Leigh Alexander

Personal information
- Full name: Leigh Arbuthnot Alexander
- Born: 4 July 1898 Umzinto, Natal, South Africa
- Died: 28 April 1943 (aged 44) Chindwin, British Burma

Career statistics
| Competition | FC |
| Matches | 3 |
| Runs scored | 79 |
| Batting average | 15.80 |
| 100s/50s | -/- |
| Top score | 20 |
| Balls bowled | 0 |
| Wickets | 0 |
| Bowling average | – |
| 5 wickets in innings | – |
| 10 wickets in match | – |
| Best bowling | – |
| Catches/stumpings | 1/– |
- Source: CricketArchive, 14 January 2011

= Leigh Alexander =

South African cricketer

Lieutenant-Colonel Leigh Arbuthnot Alexander (4 July 1898 - 28 April 1943) was a British Army officer and cricketer.

==Early life==
Alexander was the son of Major William Alexander and Ethel Rubina Arbuthnot and brother of Gilbert Alexander. He was born at Umzinto, Colony of Natal, South Africa.

==Military career==
Alexander joined the Gurkhas on 11 May 1917 during the First World War and first saw service on the North West Frontier.
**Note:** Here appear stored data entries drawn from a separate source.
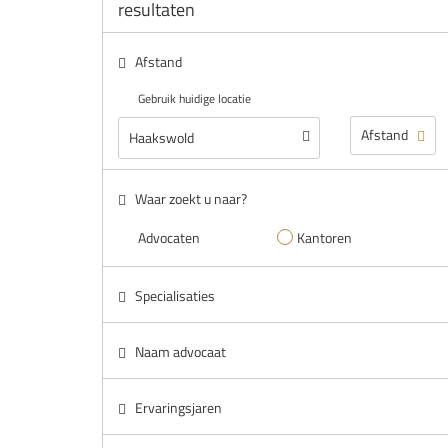
resultaten
Afstand
Gebruik huidige locatie
Waar zoekt u naar?
Advocaten
Kantoren
Specialisaties
Naam advocaat
Ervaringsjaren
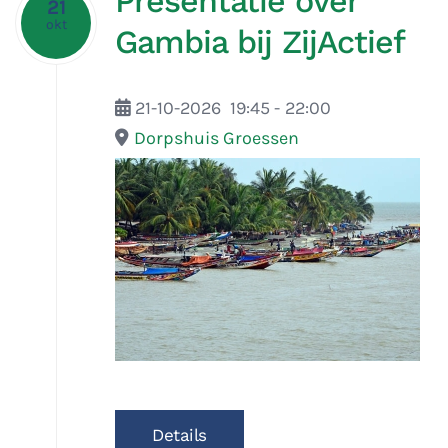
Presentatie over
21
okt
Gambia bij ZijActief
21-10-2026
19:45
-
22:00
Dorpshuis Groessen
Details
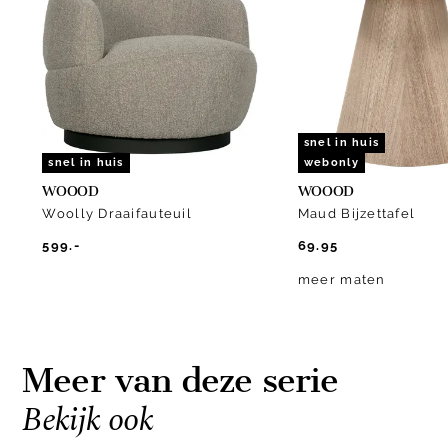
of
10
snel in huis
snel in huis
webonly
WOOOD
WOOOD
Woolly Draaifauteuil
Maud Bijzettafel
599.-
69.95
meer maten
Meer van deze serie
Bekijk ook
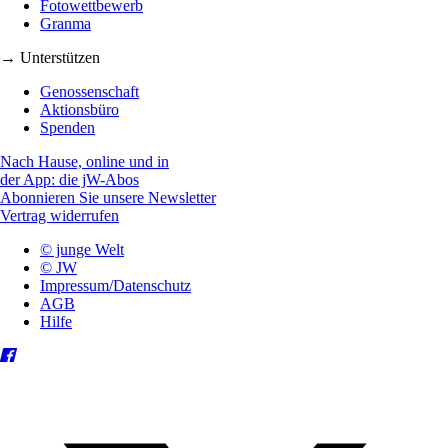
Fotowettbewerb
Granma
→ Unterstützen
Genossenschaft
Aktionsbüro
Spenden
Nach Hause, online und in
der App: die jW-Abos
Abonnieren Sie unsere Newsletter
Vertrag widerrufen
© junge Welt
© JW
Impressum/Datenschutz
AGB
Hilfe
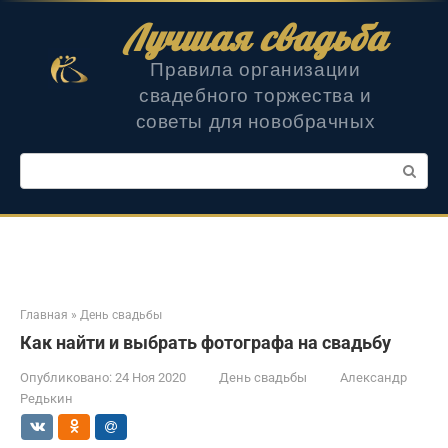
Перейти
Лучшая свадьба
к
контенту
Правила организации
свадебного торжества и
советы для новобрачных
Поиск:
Главная
»
День свадьбы
Как найти и выбрать фотографа на свадьбу
Опубликовано:
24 Ноя 2020
День свадьбы
Александр
Редькин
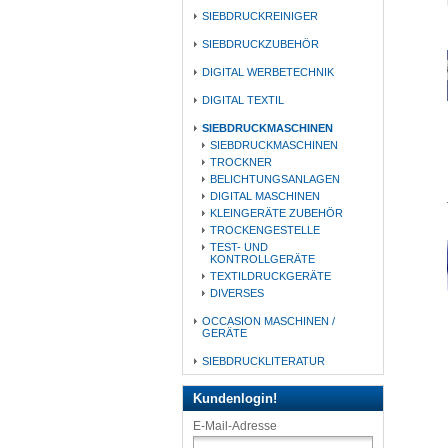
SIEBDRUCKREINIGER
SIEBDRUCKZUBEHÖR
DIGITAL WERBETECHNIK
DIGITAL TEXTIL
SIEBDRUCKMASCHINEN
SIEBDRUCKMASCHINEN
TROCKNER
BELICHTUNGSANLAGEN
DIGITAL MASCHINEN
KLEINGERÄTE ZUBEHÖR
TROCKENGESTELLE
TEST- UND
KONTROLLGERÄTE
TEXTILDRUCKGERÄTE
DIVERSES
OCCASION MASCHINEN /
GERÄTE
SIEBDRUCKLITERATUR
Kundenlogin!
E-Mail-Adresse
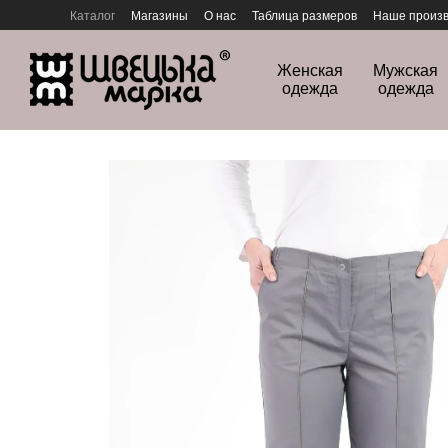
Перейти к основному контенту
Каталог
Магазины
О нас
Таблица размеров
Наше произв
Политика конфиденциальности
Женская
Мужская
одежда
одежда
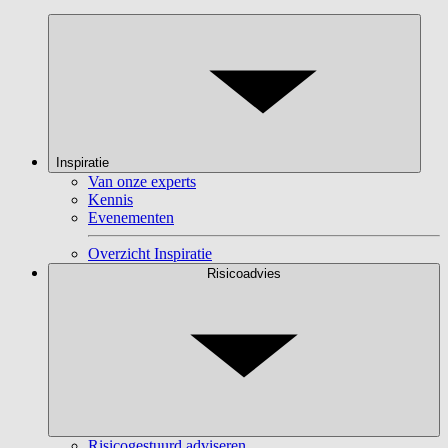
Inspiratie
Van onze experts
Kennis
Evenementen
Overzicht Inspiratie
Risicoadvies
Risicogestuurd adviseren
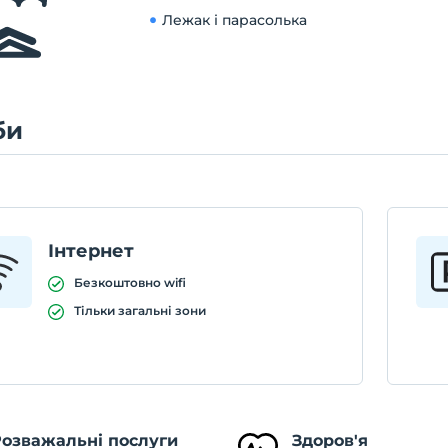
Лежак і парасолька
би
Інтернет
Безкоштовно wifi
Тільки загальні зони
озважальні послуги
Здоров'я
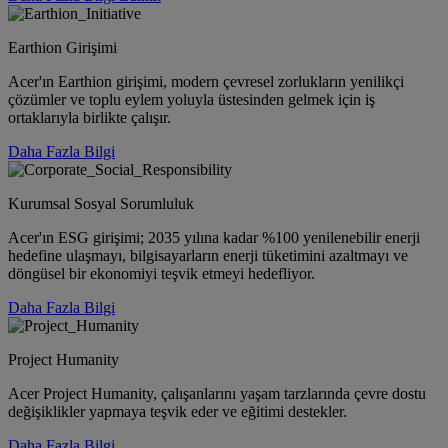
Earthion Girişimi
Acer'ın Earthion girişimi, modern çevresel zorlukların yenilikçi
çözümler ve toplu eylem yoluyla üstesinden gelmek için iş
ortaklarıyla birlikte çalışır.
Daha Fazla Bilgi
Kurumsal Sosyal Sorumluluk
Acer'ın ESG girişimi; 2035 yılına kadar %100 yenilenebilir enerji
hedefine ulaşmayı, bilgisayarların enerji tüketimini azaltmayı ve
döngüsel bir ekonomiyi teşvik etmeyi hedefliyor.
Daha Fazla Bilgi
Project Humanity
Acer Project Humanity, çalışanlarını yaşam tarzlarında çevre dostu
değişiklikler yapmaya teşvik eder ve eğitimi destekler.
Daha Fazla Bilgi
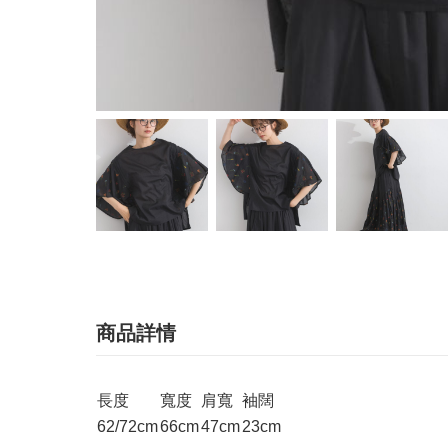
商品詳情
長度
寬度
肩寬
袖闊
62/72cm
66cm
47cm
23cm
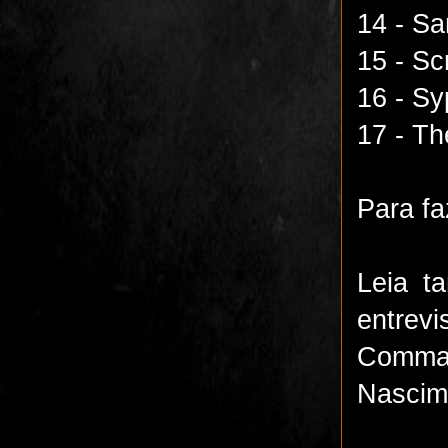
14 - Sa
15 - Sc
16 - Sy
17 - Th
Para f
Leia t
entrev
Comman
Nascime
He was commissioned into the British Indian Army on the 27 October 1917. He was promoted to Captain in 1922 and to Major in 1935.

In the Second World War he commanded the 3rd Battalion, 2nd Gurkha Rifles, and took part in the 1st Chindit expedition, a deep penetration raid behind Japanese lines, with the 77th Indian Infantry Brigade, when he died during the operation. His is buried in Taukkyan War Cemetery.

==Cricket==
He played first-class cricket in three matches in the 1920s.